When frequently called functions are synthesized with inline expansion, expensive parallelism can be extracted but many states are required. To alleviate increase in the states while exploiting a certain degree of function level parallelism, a coding technique in which the same kind of consecutive functions are aggregated into a goto-converted function can be devised. For example, the three functions in Fig. 3(a) are joined up into a new single function whose arguments and a return value are extended to handle multiple operand sets as shown in Fig. 3(b). Inside the function, statements for multiple operations are described to be executed in parallel or in a pipelined manner. When the same arithmetic functions are aggregated, pipelined processing can be described with simple and regular loop sentences like for software pipelining, thus increase in the number of states can be restricted. Fig. 4(b) illustrates the state transition diagram corresponding to Fig. 3(b). Synthesizing the aggregated function with goto conversion, the same sequences of the same arithmetic functions appeared in other portions of the source code can also share the states.

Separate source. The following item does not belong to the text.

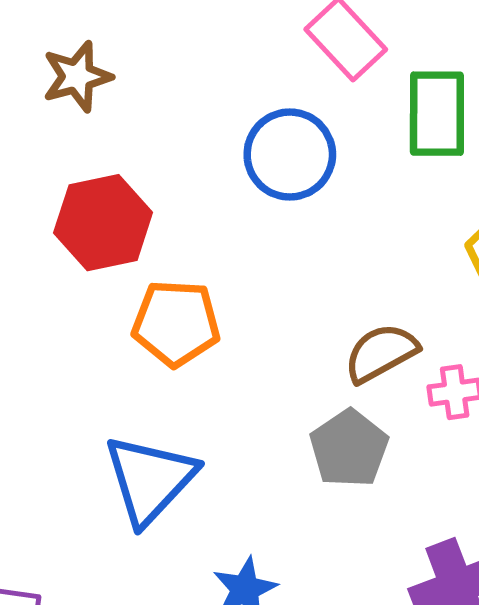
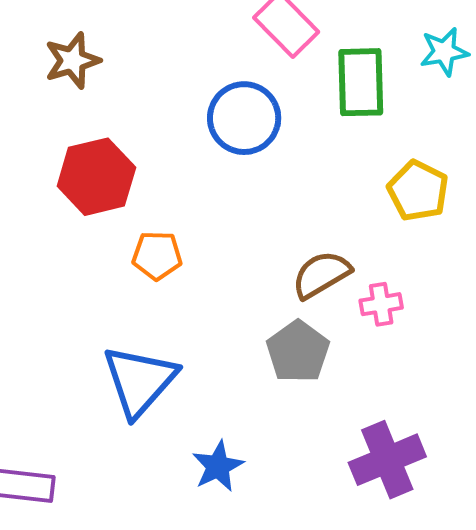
orange pentagon: (176, 323) -> (157, 255), size x0.7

By contraries, when different kind of arithmetic functions were aggregated, state transition of parallel processing would be complex and irregular. This would not contribute to saving of the states. Similarly, arithmetic functions whose behavior is widely varied depending on their operand values are difficult to be efficiently aggregated. This means choice of arithmetic algorithms influences the effect of the aggregation. In order to aggregate as many functions as possible, restructure of source code is also important such as a swap of sentences keeping data and control dependency.

4. FIXED-POINT ARITHMETIC FUNCTIONS

In this section, we evaluate the effect of aggregation of fixed-point arithmetic functions taking ray tracing as an example. Through implementation of various kinds of arithmetic, we discuss how arithmetic influences effects of aggregation.

4.1. Fixed-Point Arithmetic

Our preliminary evaluation has revealed at least 30-bit fixed-point arithmetic is required for a ray tracing algorithm to keep 40-dB PSNR, which is a standard threshold used in irreversible image compression processing. Based on this result, we chose 32-bit fixed-point arithmetic with 12-bit integer part and 20-bit fraction part. We have designed a multiplication function, a square root function, and three types
of division functions using different algorithms; restoring divider, convergence divider, and Kantabutra divider [8].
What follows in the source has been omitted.